Miesiąc na zgłoszenie reklamacji
Jeżeli konsument nie poinformuje wykonawcy o usterkach, których przedsiębiorca się dopuścił, w ciągu miesiąca od momentu ich zauważenia, to traci swoje uprawnienia. Wtedy konsumentowi nie będzie przysługiwało składanie reklamacji i żądanie naprawy, obniżenia ceny a w uzasadnionych przypadkach odstąpienie od umowy.
Zobacz również: Czy można zastrzec sobie prawo do wykonania poprawek
Konsument zgłosił się do autoryzowanego salonu samochodowego o naprawę jednej z części.

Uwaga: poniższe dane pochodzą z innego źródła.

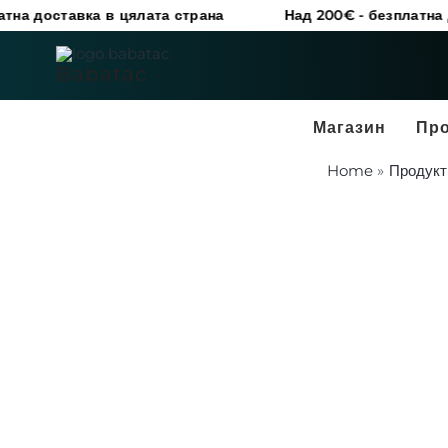
Skip
авка в цялата страна
Над 200€ - безплатна доставка 
to
content
Babatac
Магазин
Пр
Home
Продукт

Po pół roku użytkowania auta konsument zauważył, że ta część jest wadliwa. Jednak reklamacje zgłosił dopiero po upływie półtora roku. Salon nie uznał reklamacji twierdząc, że roszczenia już wygasły. Czy miał rację? Tak, konsument ma obowiązek poinformować wykonawcę o wadach w ciągu miesiąca od momentu jej wykrycia. Natomiast na dochodzenie swoich praw np. przed sądem powszechnym ma rok od chwili, kiedy otrzymał daną rzecz.
Prawidłowe złożenie reklamacji do wykonawcy powoduje, że roszczenia konsumenta wygasają po upływie roku od momentu kiedy dzieło zostało wydane, a w przypadku wad budynku po upływie trzech lat od momentu odebrania nieruchomości.